The OS 1st edition map, 1837, depicts a number of houses around the triangular green, the majority on the west and south sides without garden plots to the rear. This suggests a number of cabins, a fact confirmed by the large amount of 4th class housing recorded at Longwood in 1843. Sixty-nine percent of the housing at Longwood consisted of conglomerations of mud cabins inhabited by agricultural and rural labourers. Places like Stamullen (73%) and Bohermeen (67%), by comparison, fared no better. There was more substantial housing along the south side of the street leading to the green – formal plots behind these houses indicates this. In 1837 the police station was located at the east end of the village, at the junction of the Trim to Enfield road with the village. Hidden away on the opposite corner was the Catholic church, well back from the street, and an unusual L-shaped plan. Lewis described this church as "a large plain edifice". In 1824 there were two schools in Longwood (one is indicated on the OS 1ed map, north of the police station). Those in Longwood were held in mud-walled thatched houses and were attended by 79 Catholics and 10 Protestants in 1824.

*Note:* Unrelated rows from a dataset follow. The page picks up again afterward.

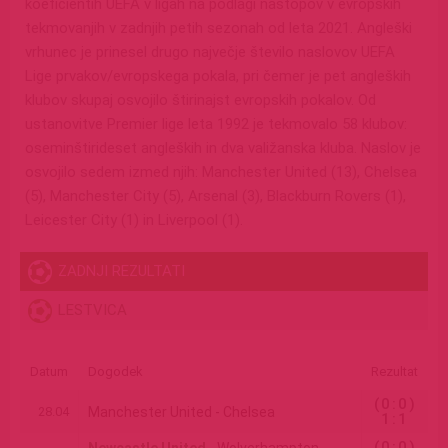
koeficientih UEFA v ligah na podlagi nastopov v evropskih
tekmovanjih v zadnjih petih sezonah od leta 2021. Angleški
vrhunec je prinesel drugo največje število naslovov UEFA
Lige prvakov/evropskega pokala, pri čemer je pet angleških
klubov skupaj osvojilo štirinajst evropskih pokalov. Od
ustanovitve Premier lige leta 1992 je tekmovalo 58 klubov:
oseminštirideset angleških in dva valižanska kluba. Naslov je
osvojilo sedem izmed njih: Manchester United (13), Chelsea
(5), Manchester City (5), Arsenal (3), Blackburn Rovers (1),
Leicester City (1) in Liverpool (1).
ZADNJI REZULTATI
LESTVICA
Datum
Dogodek
Rezultat
(0:0)
28.04
Manchester United - Chelsea
1:1
(0:0)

The present Catholic church was built in 1841 and has been renovated several times since. Unlike the previous building it faces onto the road behind railings and gates in a north-east south-west orientation. Built in a late-Gothic style, the western bellcote is treated as a buttress.

The former parochial house dates to or was remodelled in 1845, when the property was leased from the Edgeworths by the parish priest. It has three bays and two storeys with an advanced central two-bay porch. It is rendered with raised quoins and window surrounds. Raised quoins either in limestone or painted stucco are a feature of several other substantial two-storey hipped-roofed houses in the village.

==Amenities==
Longwood has a primary and second-level school. A fair green is located between its old primary school and the Garda Síochána station. The village has 3 grocery stores, a post office and 4 public houses.

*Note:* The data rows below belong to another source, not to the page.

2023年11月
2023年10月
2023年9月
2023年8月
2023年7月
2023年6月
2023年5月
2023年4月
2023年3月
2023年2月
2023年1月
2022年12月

Longwood GAA club was founded in 1904 and recently upgraded their facilities, which now include the bar, function room and a floodlit pitch. Also in Longwood there is an antique store, chipper, hair salon, news agents, Spar, Chinese take away, funeral directors, hardware store part of Johnny Dargans Public House and a motor bike spare parts shop. There is also a Scout Group in Longwood, the 17th Meath Longwood Scout Group which operates out of the Community hall.

==Characteristics==
One of its main characteristics is a wide main street. In July 2008 Meath County Council placed road markings in Longwood which included designated car parking spots. In close proximity to the village is the River Blackwater and a little further away is the River Boyne and the Royal Canal.

==Notable people==
- Thomas Allen - a member of the Irish Volunteers who fought and died in the 1916 Easter Rising
- Eamonn Duggan - one of the Irish delegation who signed the Anglo-Irish Treaty in 1921 and Minister for Home Affairs in the Provisional government formed after the Treaty
- Patrick Giles - former IRB member, politician and long-serving TD
- Rev. John Kyne - former Bishop of Meath.